Tribun d'exception et intrigant peu scrupuleux, Mirabeau aspirait incontestablement à gouverner. Mais le succès de son double jeu politique supposait à la fois un monarque moins velléitaire et une possibilité de contrôle du courant révolutionnaire. Faute de cette conjonction historique, Mirabeau n'aura été, selon l'expression de Michelet, que « l'organe et la voix de la liberté ».

missi dominici,

pendant le haut Moyen Âge, légats envoyés par le roi pour veiller au bon fonctionnement de l'administration locale.

Les missi dominici, c'est-à-dire les « envoyés du maître », sont attestés dès l'époque mérovingienne, mais leur rôle n'est institutionnalisé qu'à partir de 800, par l'empereur Charlemagne. Recrutés dans l'aristocratie et dans le haut clergé (évêques et abbés), ils travaillent toujours par paire (un laïc et un ecclésiastique), dans le cadre d'une circonscription regroupant de six à dix comtés, le missiaticum. Ils sont chargés de contrôler l'administration locale, en particulier la gestion comtale, de diffuser la législation impériale, d'exercer la justice d'appel royale, et de recevoir les serments de fidélité à l'empereur.
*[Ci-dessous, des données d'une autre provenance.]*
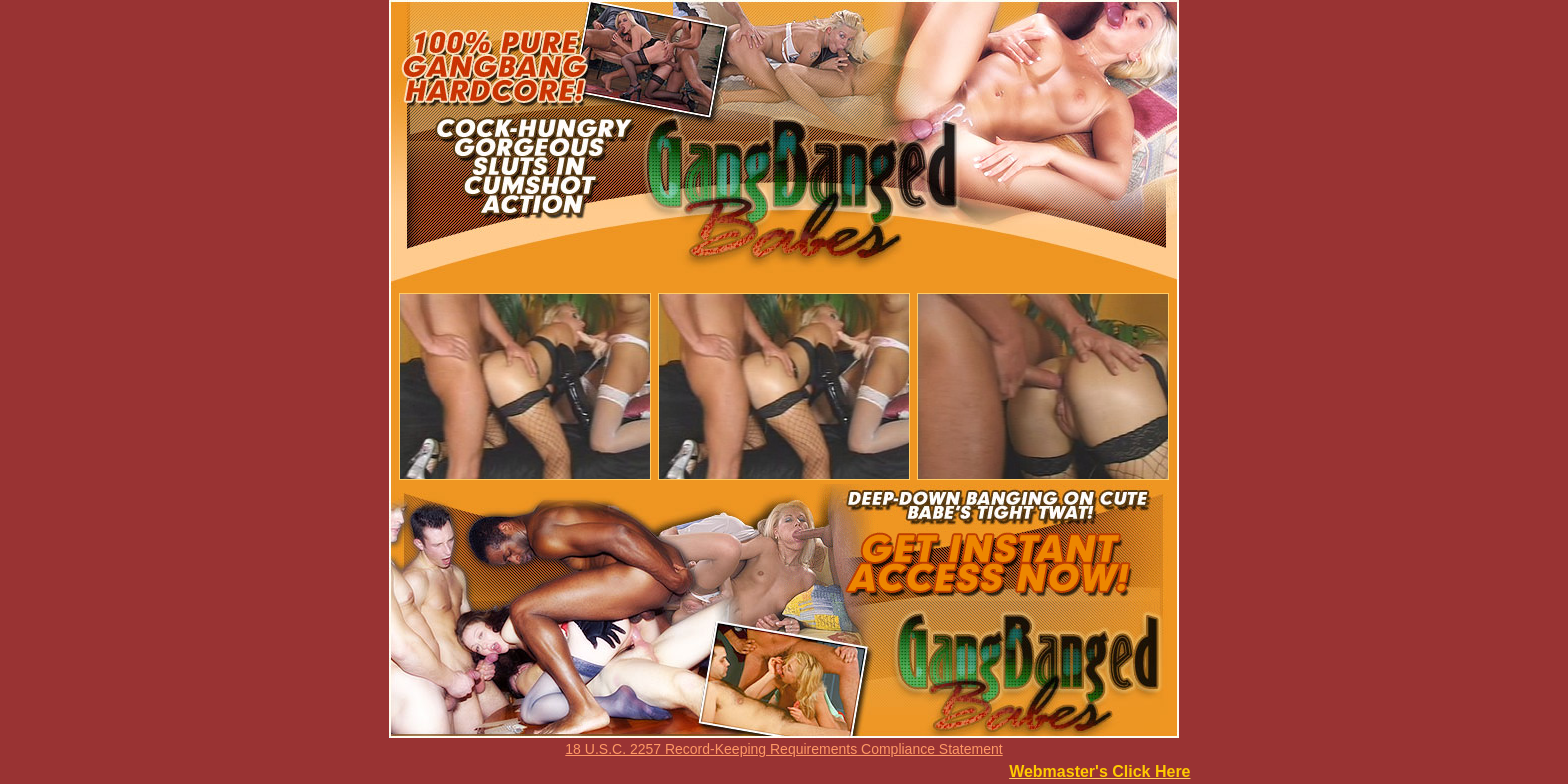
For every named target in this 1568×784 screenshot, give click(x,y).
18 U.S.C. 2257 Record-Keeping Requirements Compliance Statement (783, 749)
Sous les règnes de Charlemagne (768/814) et de Louis le Pieux (814/840), ils constituent l'un des principaux éléments de l'homogénéisation politique de l'Empire franc. Cependant, dès le milieu du IXe siècle, dans le contexte de division de l'Empire et d'essor des principautés régionales, l'institution connaît un déclin rapide. Des missi continuent à être nommés jusque dans les années 860, mais seulement dans le nord du royaume de Francie. En outre, ils sont désormais choisis dans les rangs des notables régionaux : la pratique du cumul des charges de comte et d'envoyé dans une même région favorise alors l'essor des clans aristocratiques, aux dépens de la puissance royale. Conçue pour assurer la cohésion de l'État impérial, l'institution n'a pu, en définitive, en enrayer la dissolution.

missions.

La mission ou la propagation de la foi est une caractéristique essentielle du christianisme.

Les missionnaires se placent sous le patronage des Apôtres et prétendent poursuivre leur œuvre d'évangélisation et de prédication. Un essor missionnaire apparaît aux XVe et XVIe siècles, encouragé par les Grandes Découvertes. Les papes du XVe siècle confient aux pouvoirs coloniaux le soin d'encadrer et d'évangéliser les populations soumises : ce système du « patronat » profite surtout aux royaumes de Portugal et d'Espagne - les principales puissances maritimes d'alors. En effet, le traité de Tordesillas (juin 1494) oblige ces puissances à diffuser le message chrétien, mais le pape n'a plus de droit de regard sur les nominations épiscopales.